## Required action
Having found the line that contains "(PI), Rio de Janeiro (RJ), Rio", please retype only it and every line after it up to the end of the entries, exactly as written.

## Data for the task
....
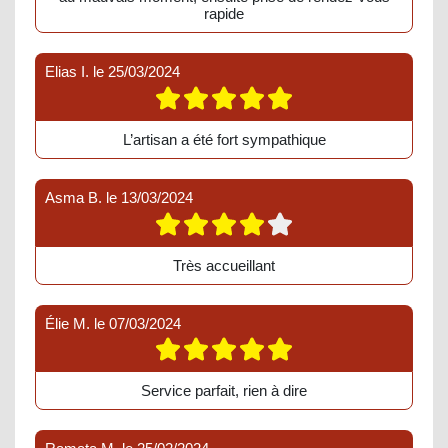
rapide
Elias I.
le
25/03/2024
L’artisan a été fort sympathique
Asma B.
le
13/03/2024
Très accueillant
Élie M.
le
07/03/2024
Service parfait, rien à dire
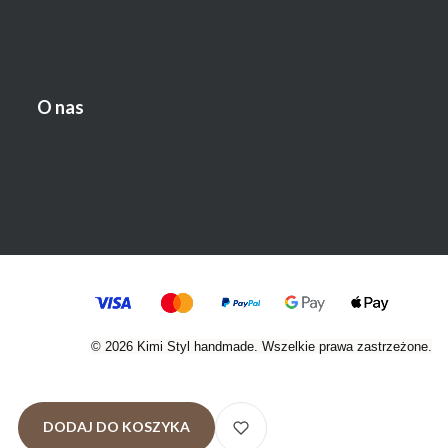
Nowe produkty
Promocje
Jak kupować?
O nas
Kontakt i dane firmy
O Nas
© 2026 Kimi Styl handmade. Wszelkie prawa zastrzeżone.
DODAJ DO KOSZYKA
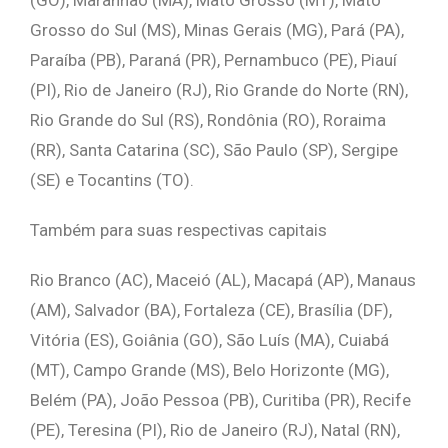
Grosso do Sul (MS), Minas Gerais (MG), Pará (PA),
Paraíba (PB), Paraná (PR), Pernambuco (PE), Piauí
(PI), Rio de Janeiro (RJ), Rio Grande do Norte (RN),
Rio Grande do Sul (RS), Rondônia (RO), Roraima
(RR), Santa Catarina (SC), São Paulo (SP), Sergipe
(SE) e Tocantins (TO).
Também para suas respectivas capitais
Rio Branco (AC), Maceió (AL), Macapá (AP), Manaus
(AM), Salvador (BA), Fortaleza (CE), Brasília (DF),
Vitória (ES), Goiânia (GO), São Luís (MA), Cuiabá
(MT), Campo Grande (MS), Belo Horizonte (MG),
Belém (PA), João Pessoa (PB), Curitiba (PR), Recife
(PE), Teresina (PI), Rio de Janeiro (RJ), Natal (RN),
....
## Output
(PI), Rio de Janeiro (RJ), Rio Grande do Norte (RN),
Rio Grande do Sul (RS), Rondônia (RO), Roraima
(RR), Santa Catarina (SC), São Paulo (SP), Sergipe
(SE) e Tocantins (TO).
Também para suas respectivas capitais
Rio Branco (AC), Maceió (AL), Macapá (AP), Manaus
(AM), Salvador (BA), Fortaleza (CE), Brasília (DF),
Vitória (ES), Goiânia (GO), São Luís (MA), Cuiabá
(MT), Campo Grande (MS), Belo Horizonte (MG),
Belém (PA), João Pessoa (PB), Curitiba (PR), Recife
(PE), Teresina (PI), Rio de Janeiro (RJ), Natal (RN),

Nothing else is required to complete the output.